Après avoir parcouru les principaux continents connus, Achille Talon s'est trouvé face au même problème que Tintin ou Astérix : suffit-il de décliner les éléments de la carte du monde (ou de l'Europe) à chaque nouvel album, pour renouveler la série et lui insuffler un pittoresque frais éclos ? Astérix et les Belges, et Cléopâtre, et les Normands, et les Bretons... Tintin en Afrique, en Amérique, au pays de l'or noir, au Tibet, sur la Lune...

L'écueil, avec Greg, c'est que sa fantaisie est si grande qu'il ne peut raffiner les particularités propres à un pays précis : une fois que le héros est allé en Afrique Noire, avec le compte de gags sur les Noirs ("Le Coquin de Sort"), en Amérique Latine ("Viva Papa", "Le Trésor de Virgule"), en Asie ("La Main du Serpent"), dans le Pacifique ("Le Grain de la Folie"), qu'est-ce qu'on fait ? On prend les mêmes et on recommence ?

Greg a bien senti qu'il fallait redonner substance à la série sans jouer sur l'exotisme systématique. Aussi "L'Âge ingrat" se déroule-t-il bien en France, avec des noms bien français et tout-à-fait charmants ("Pympan-Faraud", "Marteau-sur-la-Lubie"), évoquant l'époque où les appellations fleuries des communes rurales suscitaient d'autres réactions que le mépris bien urbain de la part des enfants du gaz d'échappement et du béton coulé en cubes ascensionnels pour les "trous perdus" (et je suis poli) et les "hameaux à bouseux".

La couleur esthétique générale de l'album est celle du Moyen Âge (planches 20 à 22, 35 à 37), avec de vieux souterrains, des survivants du XIVe siècle, un dragon volant tout-à-fait médiéval, et quelques architectures de belle venue. Sur ce décor se dessine le profil d'un savant fou certes, et moyennement méchant, qui utilise les moyens modernes de l'époque (réseau de caméras de surveillance) au service d'une vocation remontant loin dans le temps.

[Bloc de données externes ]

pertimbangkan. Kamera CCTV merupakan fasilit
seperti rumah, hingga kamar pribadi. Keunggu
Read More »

Le temps et le vieillissement est donc le thème "scientifique" qui court vers la fin du récit. Le sujet eût pu être très sérieux, mais Greg en détourne d'emblée la vraisemblance en faisant tenir le secret de jouvence à une particularité de Lefuneste, liée à ses capacités cérébrales, autant dire à pas grand-chose... Planche 40, le questionnement traditionnel à propos de l'immortalité possible est posé : si on vit longtemps, ne va-t-on pas s'ennuyer d'assister toujours aux mêmes choses ? Question convenue, certes, mais qui ne doit pas être posée : les organismes simples immortels perdent leur mémoire ancienne au fur et à mesure qu'une nouvelle se crée, ce qui élimine les sentiments de lassitude et le stockage inutile de souvenirs périmés pour l'évolution. Si les hommes devenaient immortels, l'évolution se livrerait certainement à un bricolage adaptatif comparable.

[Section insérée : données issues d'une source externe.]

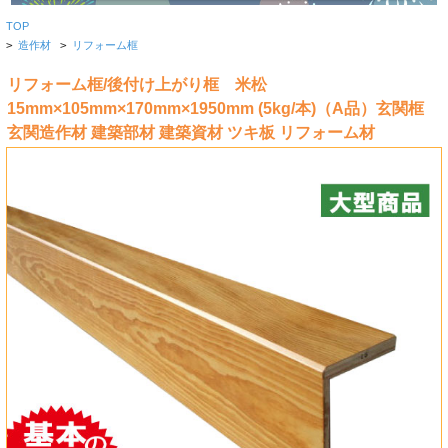
TOP
>
造作材
>
リフォーム框
リフォーム框/後付け上がり框 米松
15mm×105mm×170mm×1950mm (5kg/本)（A品）玄関框
玄関造作材 建築部材 建築資材 ツキ板 リフォーム材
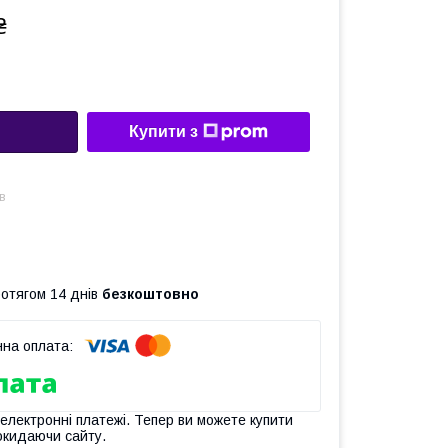
₴
Купити з
в
ротягом 14 днів
безкоштовно
 електронні платежі. Тепер ви можете купити
окидаючи сайту.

Le point de départ de l'action, c'est qu'Achille s'étonne que Lefuneste ait reçu une proposition d'emploi en réponse à une petite annonce qu'il avait placée dans un journal. L'on verra que l'emploi est quand même spécial, et justifie les échanges de répliques aigres-douces entre Talon et Lefuneste jusqu'à la conclusion.

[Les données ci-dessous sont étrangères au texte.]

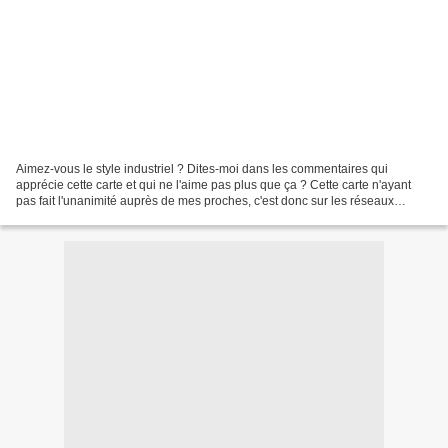
Aimez-vous le style industriel ? Dites-moi dans les commentaires qui
apprécie cette carte et qui ne l'aime pas plus que ça ? Cette carte n'ayant
pas fait l'unanimité auprès de mes proches, c'est donc sur les réseaux
sociaux que je viens prendre la "température"....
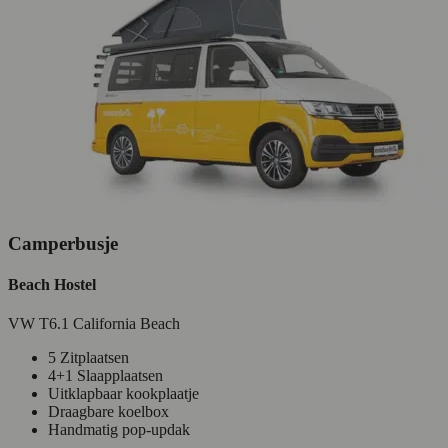
Camperbusje
Beach Hostel
VW T6.1 California Beach
5 Zitplaatsen
4+1 Slaapplaatsen
Uitklapbaar kookplaatje
Draagbare koelbox
Handmatig pop-updak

Papa Talon réagit toujours de manière tsunamique lorsqu'il est question de bière ou d'alcool; on apprend que Lefuneste vit "du chômage d'abord, d'une retraite anticipée ensuite (planche 3)". (Un moment, j'avais cru qu'il travaillait au service des impôts).

Cet album se distingue par un très bon équilibre entre les scènes de farce pure (celles qui ne font pas avancer l'action mais qui suscitent de franches rigolades) et les séquences dynamiques d'action et d'investigation. L'énergie printanière qui pousse Greg à nous offrir de la déconnade pour ce qu'elle est, cette énergie-là est contagieuse.

Ainsi, côté farce pure, il faut toute une planche (la première) pour introduire une scène aussi banale que l'échange de horions entre Achille Talon et Lefuneste, et ce, grâce à l'entremise du soliloque du facteur du quartier, qui nous offre de délectables métaphores auditives pour qualifier les voix des deux "amis", métaphores qui nous jettent d'emblée dans le dessin animé. De même, le temps perdu à la poste par Achille pour essayer de soutirer des renseignements confidentiels à un préposé (planches 7 et 8) est d'un rythme parfait. Les scènes de procès-verbal routier, pendant lesquelles rien n'avance, sont de véritables sketchs (planches 12 à 15). Belle envolée d'Achille Talon faisant ironiquement l'apologie de la vieillesse (planche 42).

Greg sait également développer les personnalités secondaires, non qu'elles soient très profondes, mais bien typées, afin de décoller l'attention du lecteur d'Achille et de Lefuneste et de renouveler son intérêt. Ainsi, le facteur Honoré Sépissé, jovial et sarcastique, balance ses vannes sur quatre planches. Hector Pédot, gros garagiste aux mains pleines de cambouis, nous étonne en se lançant dans l'action et en tentant de participer à le jet-set de Virgule; en prime, le dragon Hécatombe (la femme de ménage de Virgule) lui fait les yeux doux. Question de points communs, sans doute : la grande gueule et la masse musculaire. Le flic motard qui retarde tout le monde avec ses verbalisations est un personnage fort comique, d'autant plus qu'il est borné, et nous sort son règlement à tout propos.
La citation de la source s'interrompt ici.